The evaluation now determines a deviation of the evaluated communication from the default, for example the standard. Ideally, the deviation can be zero. This comparison is carried out by an algorithm, i.e., a calculation rule that is implemented in software. Therefore, the default contains information on states and state transitions that the at least one participant should assume or run through. It may also be required that it be clear a priori which state or state transition the participant goes through when working according to the standard.

The testing device also has an output device that is set up to output first data depending on the evaluation. The output can be made via an electronic, optical or radio interface, but also a representation, for example, on a display, e.g., a monitor, is possible.

The testing device can analyze the communication between the participants while the communication itself is taking place. Optionally, the analysis can also take place later in an offline mode based on recorded communication data.

It is possible to derive a communication model based on the communication. A communication model describes the communication between the participants in the communication. Such models can have UML models (UML: Unified Modeling Language), textual and/or graphical models or representations using graphs. The description of a protocol of a communication can also be called a communication model. This can be represented using a state machine, for example. The state machine comprises the states of the participants, the information exchanged and the state transitions of the participants. It can also be referred to as a change of state diagram. Another communication model, i.e., a default model, can also be derived on the basis of the default. For example, by comparing the communication models, the evaluation can be carried out by the testing device.

A finite automaton or also finite state machine or finite state automaton is a model of a behavior formed of states, state transitions and actions. A state machine is called finite if the number of states it can assume is finite. A finite state machine is a special case from the number of machines.

A state that a particular participant has reached can optionally contain information about the participant's past. The information about the past can include, for example, information about states assumed in the past and/or about events processed in the past.

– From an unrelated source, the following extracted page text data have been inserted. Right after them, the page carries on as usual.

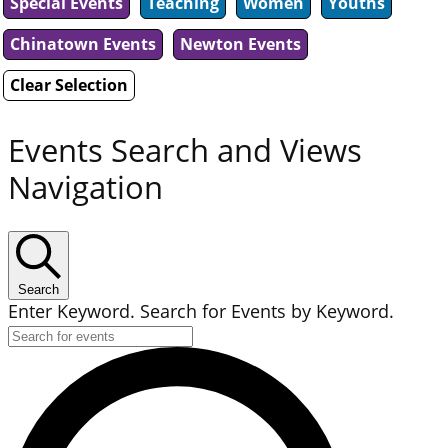
Special Events
Teaching
Women
Youths
Chinatown Events
Newton Events
Clear Selection
Events Search and Views
Navigation
Search
Enter Keyword. Search for Events by Keyword.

A state transition is a transition from the current state to a new, different state. This transition occurs when the specified logical conditions and inputs are present that must be met to make the transition possible. For the state machine, a state transition diagram can be used to visualize the state transitions and the states themselves.

The testing device can be used to test the communication between the vehicle that is at least partially electrically powered and the charging device for the provision of electrical energy for the vehicle that is at least partially electrically driven. This use case, which falls under the so-called Car-to-X communication, relates to various use cases of communication. For one, the vehicle must log on to the charging facility via a communication, for example in combination with a chip card or a code. Secondly, the charging of electrical energy into the vehicle's battery also requires an exchange of the communication regarding the possible charging speed and, for example, also regarding tariff options. A payment process can also be handled via such a communication.

The evaluation can include the recording of the assumption of states and/or the use of state transitions by the at least one participant. This allows for the above-mentioned state machine to be analyzed. It can also be used to identify, suggest and, if necessary, make the appropriate optimizations. The recording is carried out with an algorithm, for example. For example, the algorithm is able to query these states and state transitions from the respective participant. The communication content is also included in this recording.

The output first data can include a graphical representation of the states and/or state transitions assumed by the at least one participant. Suggestions for optimizing communication and/or optimizing a process accompanying the communication can also be output in this way. The graphical representation may be, for example, a state transition diagram. This visualizes the sequence of states and state transitions for the participants, so that optimizations and analyses by a user are then possible in a simple way.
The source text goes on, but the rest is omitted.